The modeling results demonstrate that non-stationary dynamics in the models of circular gene networks with negative feedback loops is achieved by a high degree of non-linearity of the mechanism of the autorepressor influence on its own expression, by the presence of regulatory signal delay, the value of which must exceed a certain critical value, and transcription/translation should be initiated from a sufficiently strong promoter/Shine-Dalgarno site. We believe that the identified patterns are key elements of the oscillating construction design.

Existence of asymmetric limit cycles in the symmetric systems of the types (3) and (12) is also unclear. We plan to consider these questions in our forthcoming studies.


The main aim of our investigations is nonlocal analysis of some gene networks models represented by dynamical systems of kinetic type, and combimatorial structure of their phase portraits.
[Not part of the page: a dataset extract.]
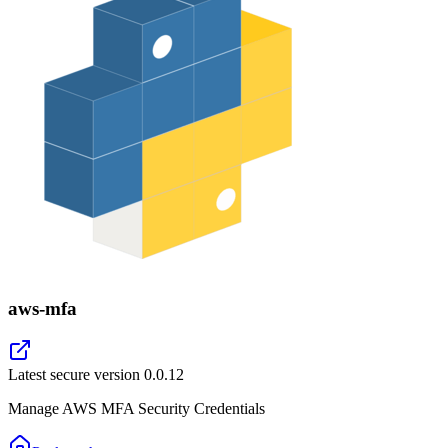
aws-mfa
Latest secure version
0.0.12
Manage AWS MFA Security Credentials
In particular, we study here conditions of existence, stability, and (non)-uniqueness of cycles of the models as well as periods of these cycles, and their geometric location in phase portraits of the dynamical systems.

Description of a model of simplest autorepressilator

The equation

$$\frac{d x(t)}{dt} = f(x(t-\tau)) - x(t); \quad f(x) = \frac{\alpha}{1+x^{h}}; $$

corresponds to a subsystem containing just one gene that encodes protein with concentration x=x(t) acting as the regulator of its own expression by repression mechanism (autorepressor). The parameters of this model (1) of the simplest circular regulatory circuit are interpreted as follows: the constant α describes efficiency of the gene expression, h is a Hill coefficient, it determines degree of non-linearity of positive monotonically decreasing function f, which describes negative feedback mechanism of gene expression regulation. The parameter τ is the lag in the delay of the argument, the subtrahend in this equation and in higher-dimensional models corresponds to velocity of natural loss in the network (degradation, dissipation etc).

Methods of analysis of higher-dimensional models

Our analysis of phase portraits of the higher-dimensional gene networks models with negative feedback loops, delayed arguments phenomena, and studies of corresponding inverse problems were based on classical methods of the qualitative theory of ordinary differential equations, and on our recent results [44, 45] concerning monotonicity of the Poincaré map (the so-called succession map). Geometric arguments, topological fixed point theorem, and analytical calculations allow to prove stability of cycles and their non-uniqueness for some low-dimensional gene networks models.

At the same time, these geometric considerations show that phase portraits of n-dimensional dynamical systems of the type (10) contain invariant domains which can be decomposed to unions of 2n parallelepipeds (blocks) such that solutions of such systems have very simple analytic form in each block (Fig. 2). So, the parameters identification inverse problems for the systems (10) can be reduced to combinatorial description of transitions of their trajectories from block to block. In the case n=3, the solution is given in Proposition 1. Higher-dimensional versions of this inverse problem require more combinatorial efforts even in the case n=4, see [49].

Calculation method

The methods of integrating the systems of differential equations with delayed arguments are classical as well, see [28, 30]. In our numerical experiments with these systems, we used the semi-implicit difference scheme with variable step. Corresponding calculations and construction of the graphs on the Figs. 2 and 3 which illustrate our mathematical results were carried out on personal computers of the first author.